When it comes to climate change, the urgency of the emergency is escalating. But the movement to save the future of life on Earth is growing, too.

Photo by Adam Kool on Unsplash
Photo by Adam Kool on Unsplash

When it comes to climate change, the urgency of the emergency is escalating. But the movement to save the future of life on Earth is growing, too. Greta Thunberg, on strike from school, just spoke before the UK’s parliament to tell them they “did not act in time,” and to hold them accountable for selling the future.

Londoners are marching under the banner of an “Extinction Rebellion,” crying out for our right to survive. And the UN says we only have 11 short years to prevent “irreversible damage” to the Earth. But we can still prevent it.

Scientists to Present World Leaders With a ‘Global Deal For Nature’

In 2020, world leaders will gather in Kunming, China for the UN Convention on Biodiversity (CBD).
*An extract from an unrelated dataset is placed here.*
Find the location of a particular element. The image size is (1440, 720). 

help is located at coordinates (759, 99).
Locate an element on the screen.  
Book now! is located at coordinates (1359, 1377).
Nineteen scientists are going to make them an offer they can’t refuse. These scientists, working together from universities, research foundations, and tech companies around the world, have written a paper called the Global Deal for Nature, which calls upon world leaders to protect 50 percent of the earth’s land and water mass, with a milestone of at least 30 percent by 2030.

“According to the Living Planet Report (2018) in the past few decades animal populations have declined by 60%, one-fifth of the Amazon rainforest has been destroyed, and we’ve lost one-half of the world’s shallow water coral reefs,” they say. “Only about 15% of the world’s lands and 5% of the world’s oceans are now formally protected.”
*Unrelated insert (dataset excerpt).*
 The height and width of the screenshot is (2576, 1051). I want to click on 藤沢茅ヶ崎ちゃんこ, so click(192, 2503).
Indigenous Leaders and Environmental Groups Rally Behind the GDN

The Global Deal for Nature is supported by a prestigious list of worldwide indigenous leaders including the Gwich’in Steering Committee, the National Organization of Indigenous Villages of the Colombian Amazon (OPIAC), the Coordinator of Indigenous Organizations of the Amazon River Basin (COICA), and the NDN Collective, alongside a multitude of conservation groups like the Jane Goodall Institute, the Leonardo DiCaprio Foundation, RESOLVE, and One Earth.

“Science is telling us something our traditional knowledge has been warning of for decades,” says Gregorio Mirabal, president of COICA, “the Earth is dying. We urgently need a Global Deal for Nature to restore half of the natural world as soon as possible and, as guardians of 80% of the planet’s biodiversity, indigenous peoples must play a central role in that pact.”

The paper, which came out Friday, builds on a landmark study by many of the same scientists in 2017. It’s the first effort to establish science-based conservation targets for the entire planet. It’s also unique in its inclusion of terrestrial, freshwater, and marine regions under one conservation plan. As a companion to the Paris Climate Agreement, it tackles the interlinked crises of biodiversity loss and climate change, and serves as a response to the UN’s 2010 targets, which GDN scientists argue “were simply not ambitious enough”.

Public Petition to Show World Leaders Our Voices United in Defense of the Earth

One Earth, in collaboration with leading NGOs and indigenous organizations, has also launched a petition for public support of the GDN. “We ARE nature,” the petition reads. “And to save it, we must be its voice! Let’s make sure that the world’s leaders cannot ignore our call for protecting half the Earth.”

The GDN comes at a time when the climate crisis is no longer ignorable, and lip service will no longer suffice. Harmony with nature must be restored, and world governments must defer to the leadership of experts if we are to survive. “Indigenous communities truly understand what it means to live in harmony with nature,” explains Mirabal. “Now governments need to recognize that our ancestral knowledge will be key to ensuring that we all have a future on this Earth.”